According to Wolfgang Münchau (FT December 4) Angela Merkel and Nicolas Sarkozy are as far apart as they ever were.
“Contrary to what is being reported, Ms. Merkel is not proposing a fiscal union. She is proposing and austerity club, a stability pact on steroids. The goal is to enforce life-long austerity, with balanced budget rules enshrined in every national constitution. She also proposes automatic sanctions with a judicially administered regime of compliance.”
“Mr. Sarkozy … while rejecting Ms Merkel obsession with austerity, … is not interested in a genuine fiscal union either. He is open to a eurozone bond and to the European Central Bank having the role of lender-of-last resort. I would surmise that this is because France would stand to benefit from both.”

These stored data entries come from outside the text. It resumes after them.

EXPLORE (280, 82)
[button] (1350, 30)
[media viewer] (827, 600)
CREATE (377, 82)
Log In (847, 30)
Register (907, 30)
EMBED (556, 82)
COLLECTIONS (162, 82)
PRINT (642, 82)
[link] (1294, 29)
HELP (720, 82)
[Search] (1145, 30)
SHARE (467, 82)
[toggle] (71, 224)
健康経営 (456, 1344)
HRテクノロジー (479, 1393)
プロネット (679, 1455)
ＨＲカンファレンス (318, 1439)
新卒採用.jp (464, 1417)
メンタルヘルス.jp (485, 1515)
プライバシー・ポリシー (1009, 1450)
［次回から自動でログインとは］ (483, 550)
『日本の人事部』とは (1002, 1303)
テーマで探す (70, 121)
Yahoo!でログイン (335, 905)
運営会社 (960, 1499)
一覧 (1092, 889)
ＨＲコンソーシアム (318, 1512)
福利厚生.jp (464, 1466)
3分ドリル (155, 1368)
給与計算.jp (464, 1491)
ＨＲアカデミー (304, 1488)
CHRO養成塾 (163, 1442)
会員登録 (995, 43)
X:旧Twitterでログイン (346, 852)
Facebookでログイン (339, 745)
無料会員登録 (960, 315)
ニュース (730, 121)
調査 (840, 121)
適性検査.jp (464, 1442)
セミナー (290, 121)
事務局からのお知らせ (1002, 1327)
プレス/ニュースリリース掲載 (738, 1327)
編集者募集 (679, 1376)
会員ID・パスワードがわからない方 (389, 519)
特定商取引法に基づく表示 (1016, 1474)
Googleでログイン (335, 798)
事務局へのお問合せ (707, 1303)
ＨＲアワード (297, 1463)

While European leaders “understand the technical and legal issues well … I doubt they have ever understood the economic and financial dynamics behind the crisis. Their narrative, which reduces the crisis to a failure of fiscal discipline, is probably the reason why all their crisis resolution efforts have failed so far.”
The point is well taken. But I suspect that the French and German governments stick to the “failure of fiscal discipline” theory because (a) the fundamental interests of France and Germany are conflicting, and (b) because, contrary to what Münchau believes, a correct diagnosis of the cause of the current euro crisis would point to the fundamental responsibility of the euro system itself: a non OCA (non Optimal currency area) which is also a non “ Optimal State area”, thus precluding any serious move towards a federal state, American way.
In my view, Ms. Merkel and Mr. Sarkozy are jockeying for position to avoid bearing the responsibility of a euro break up and try to gain some more time to persuade their public opinions that they did try everything to “save” the euro, so that when it finally breaks up none of them will have to take the blame.